Article Text
Abstract
Background Utilising the Emergency Department (ED) rather than the primary care medical home (PCMH) for non-emergent care results in decreased continuity and increased medical expense. Young, low-income children have the highest low-acuity ED visit rates. Few PCMH-based interventions have been shown to decrease unnecessary ED use.
Objectives Reduce rates of low-acuity ED utilisation in children under 12 months.
Methods This was a quality improvement study set in an academic primary care clinic serving 15,000 predominantly low-income families. Interventions focused on expanding urgent care (UC) and nursing-line access, improving parents’ awareness of these ED-alternatives, and enhancing caregiver knowledge of infant care (Figure 1). Our primary outcome was the 12 month rolling rate of low-acuity ED visits; high-acuity ED visits acted as a balancing measure.

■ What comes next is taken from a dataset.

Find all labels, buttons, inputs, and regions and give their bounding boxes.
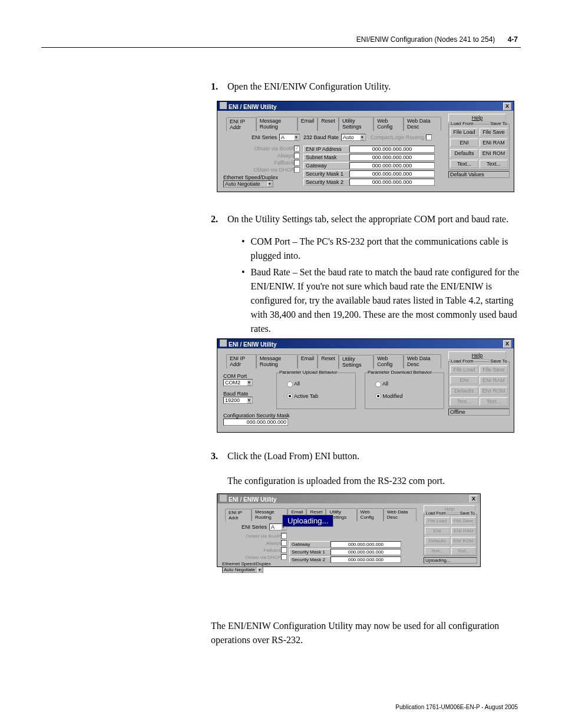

Results Between January 2014 and April 2015, our infants visited the ED for low acuity visits a mean of 61 visits/1000 pts/month. Special cause variation emerged in May 2015 with the start of the newborn group visits, and subsequently with call centre improvements. After expansions in our nurse line access our final mean was 41 visits/1000 pts/month (Figure 2). High acuity ED visits demonstrated an initial rise (Figure 3) but have since decreased to the initial mean; overall ED rates declined (Figure 4); and UC utilisation remained stable.
Conclusions Clinic based enhancements to ED alternatives combined with educating parents on normal baby care were associated with decreases in low-acuity ED utilisation and all-acuity ED utilisation for children under 1 year.